To find out what plain packaging of cigarettes will entail, you can read the detail in the Tobacco Plain Packaging Bill 2011, introduced to Parliament today.
(With the tobacco industry fighting hard against this measure, one can only wonder what awaits a proposal in Iceland to make cigarettes available only by prescription.)
The level of detail in the Bill is noteworthy, including:
No part of the retail packaging of tobacco products may make a noise, or contain or produce a scent, that could be taken to constitute tobacco advertising and promotion.
The retail packaging of tobacco products must not include any features designed to change the packaging after retail sale, including (without limitation) the following:
(a) heat activated inks;
(b) inks or embellishments designed to appear gradually over time;
(c) inks that appear fluorescent in certain light;
(d) panels designed to be scratched or rubbed to reveal an image or text;
(e) removable tabs;
(f) fold-out panels.
Section 4, definitions: “onsert means any thing affixed or otherwise attached to packaging (within the ordinary meaning of the word)”

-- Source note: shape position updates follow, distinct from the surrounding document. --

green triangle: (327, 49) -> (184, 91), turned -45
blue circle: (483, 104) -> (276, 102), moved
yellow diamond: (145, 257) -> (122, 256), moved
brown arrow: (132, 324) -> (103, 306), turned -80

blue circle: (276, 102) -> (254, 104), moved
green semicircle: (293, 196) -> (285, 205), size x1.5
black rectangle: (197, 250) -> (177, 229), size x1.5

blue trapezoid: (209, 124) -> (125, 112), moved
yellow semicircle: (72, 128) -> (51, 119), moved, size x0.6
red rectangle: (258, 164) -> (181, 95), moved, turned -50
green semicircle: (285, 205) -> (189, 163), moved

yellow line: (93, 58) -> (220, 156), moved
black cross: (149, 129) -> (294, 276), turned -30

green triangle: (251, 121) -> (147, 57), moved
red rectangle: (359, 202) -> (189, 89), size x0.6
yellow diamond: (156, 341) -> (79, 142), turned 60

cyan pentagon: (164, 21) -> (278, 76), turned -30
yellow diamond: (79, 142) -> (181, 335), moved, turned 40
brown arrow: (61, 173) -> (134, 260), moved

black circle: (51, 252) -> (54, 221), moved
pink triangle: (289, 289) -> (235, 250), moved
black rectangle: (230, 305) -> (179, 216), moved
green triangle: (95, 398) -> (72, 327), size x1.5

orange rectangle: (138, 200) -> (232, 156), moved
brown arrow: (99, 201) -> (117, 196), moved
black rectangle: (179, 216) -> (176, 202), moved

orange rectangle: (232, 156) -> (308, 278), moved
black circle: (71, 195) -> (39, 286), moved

Never mind Plain Packaging, whatever happened to Plain Language? “Onsert”??
I’m sure it wouldn’t be allowed at Scrabble!
It is about time this was done. If the soft headed can’t be persuaded by any other means to give up the evil weed, then a bit of paternalism is required. The tobacco industry know they are fighting a losing battle, they are just trying to minimise their losses. And they need the detail of this legislation being the tricky so and sos they are! If you have nursed smokers as I have, when they are critically ill, you would never smoke again.